• Task objective:
The answer must consist of every line from the data that holds the string "handen".

• Provided information:
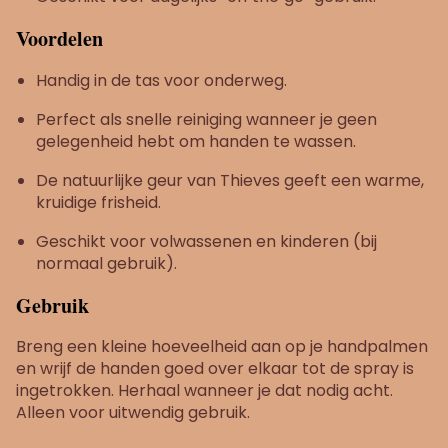
Voordelen
Handig in de tas voor onderweg.
Perfect als snelle reiniging wanneer je geen
gelegenheid hebt om handen te wassen.
De natuurlijke geur van Thieves geeft een warme,
kruidige frisheid.
Geschikt voor volwassenen en kinderen (bij
normaal gebruik).
Gebruik
Breng een kleine hoeveelheid aan op je handpalmen
en wrijf de handen goed over elkaar tot de spray is
ingetrokken. Herhaal wanneer je dat nodig acht.
Alleen voor uitwendig gebruik.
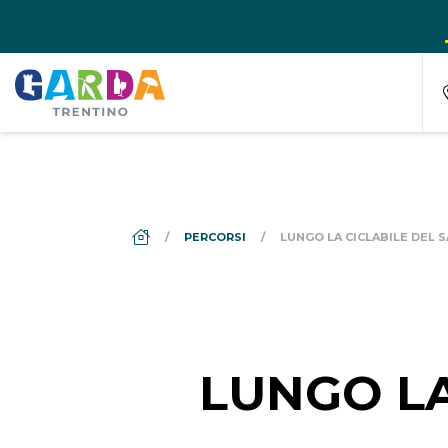
DS_BREADCRUMB.HOME
PERCORSI
LUNGO LA CICLABILE DEL S
LUNGO LA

• Solution to this exercise:
gelegenheid hebt om handen te wassen.
en wrijf de handen goed over elkaar tot de spray is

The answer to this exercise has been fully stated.